Assignment —
After reading the entries below, copy word for word the lines from the first through the line containing "Task: Click on the Last Name", and stop there.

(Stored data)
..........

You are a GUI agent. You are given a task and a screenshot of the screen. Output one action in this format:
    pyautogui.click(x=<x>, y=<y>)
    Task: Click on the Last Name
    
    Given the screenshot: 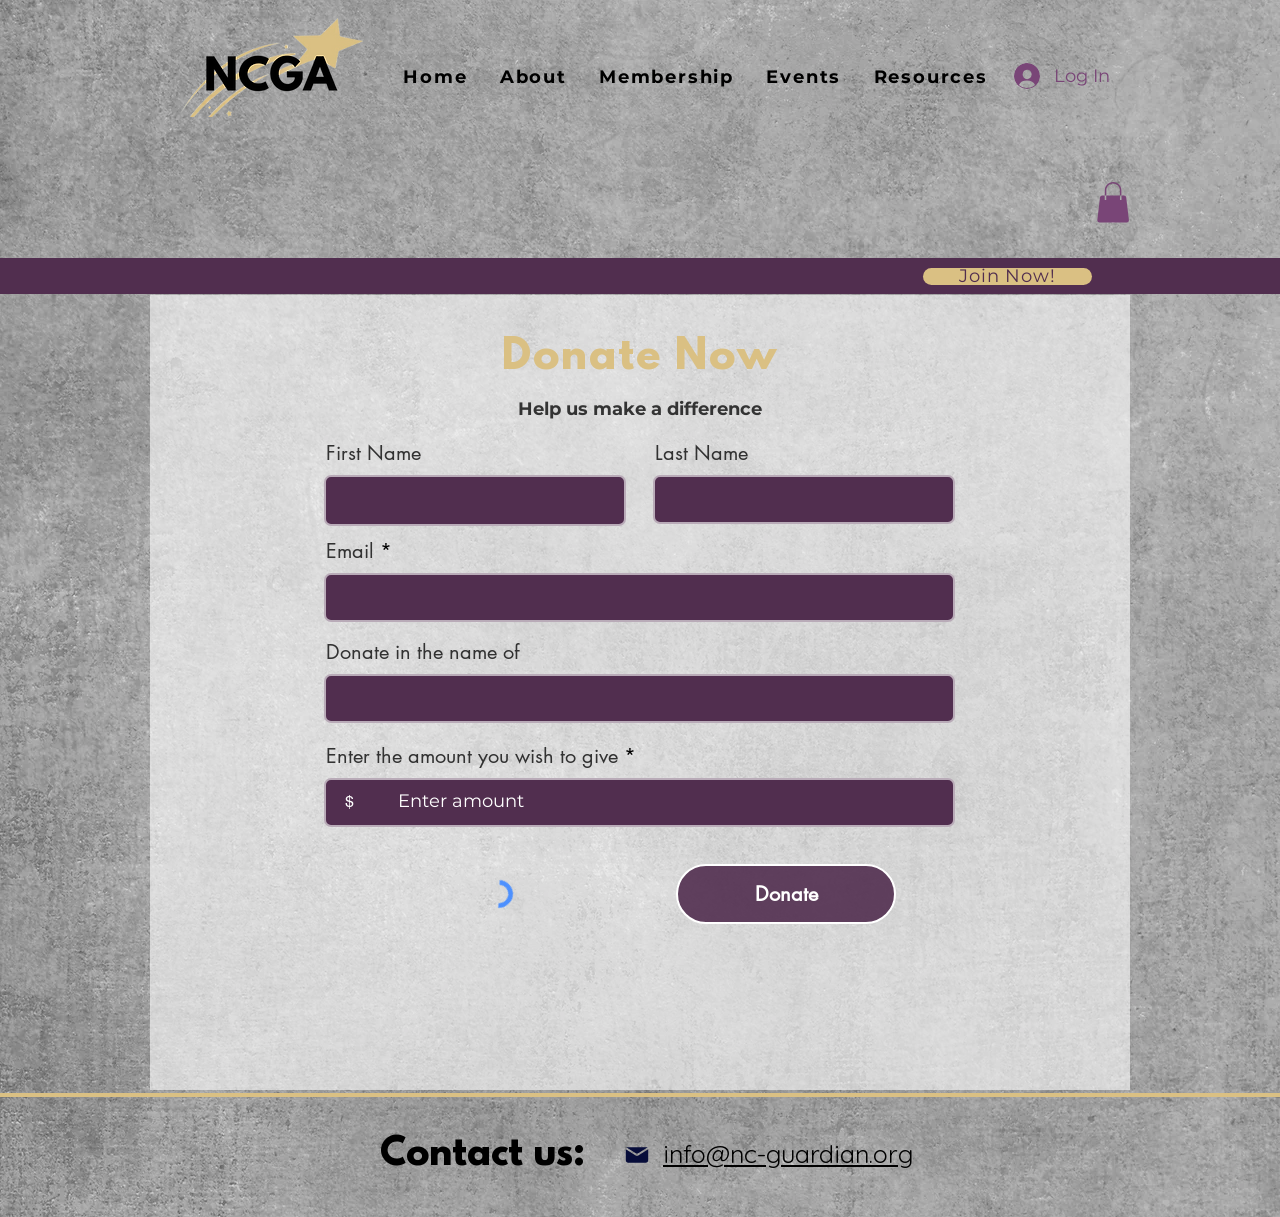 What is the action you would take?
    pyautogui.click(x=701, y=453)
    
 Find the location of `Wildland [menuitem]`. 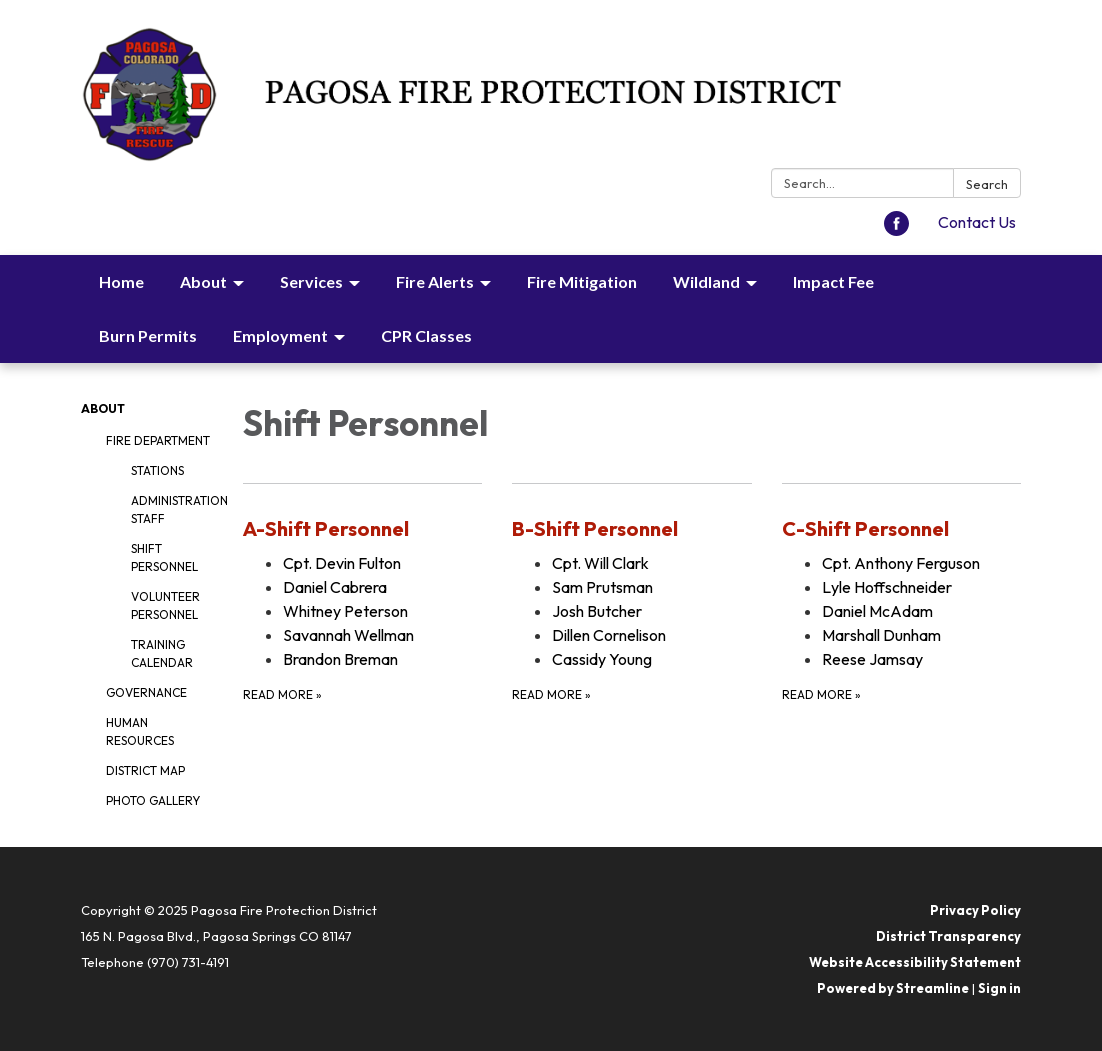

Wildland [menuitem] is located at coordinates (706, 281).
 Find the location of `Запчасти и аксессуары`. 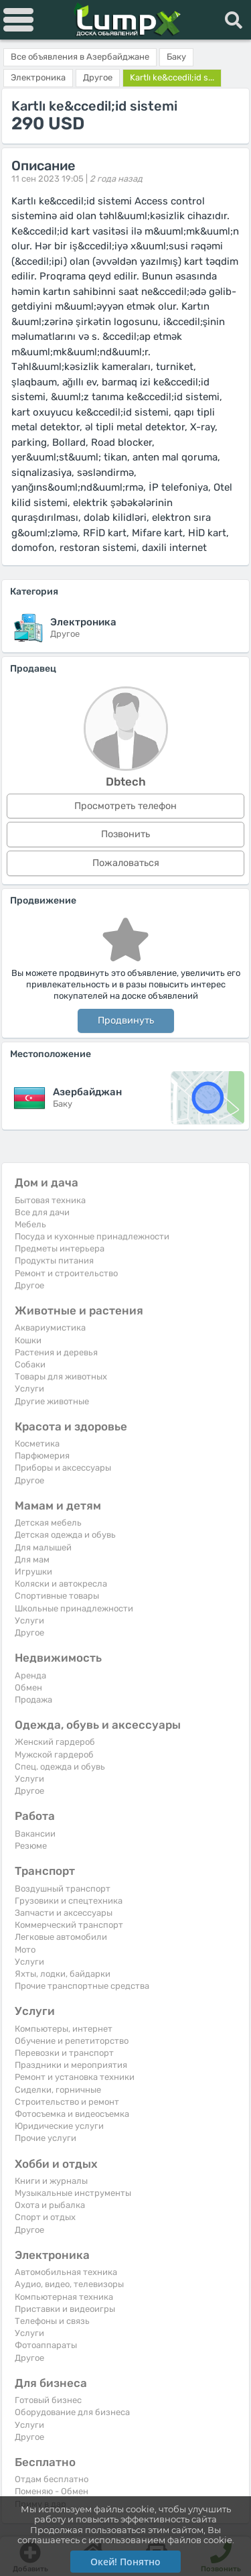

..........

Solved exercise —
You are a GUI agent. You are given a task and a screenshot of the screen. Output one action in this format:
    pyautogui.click(x=<x>, y=<y>)
    Task: Click on the Last Name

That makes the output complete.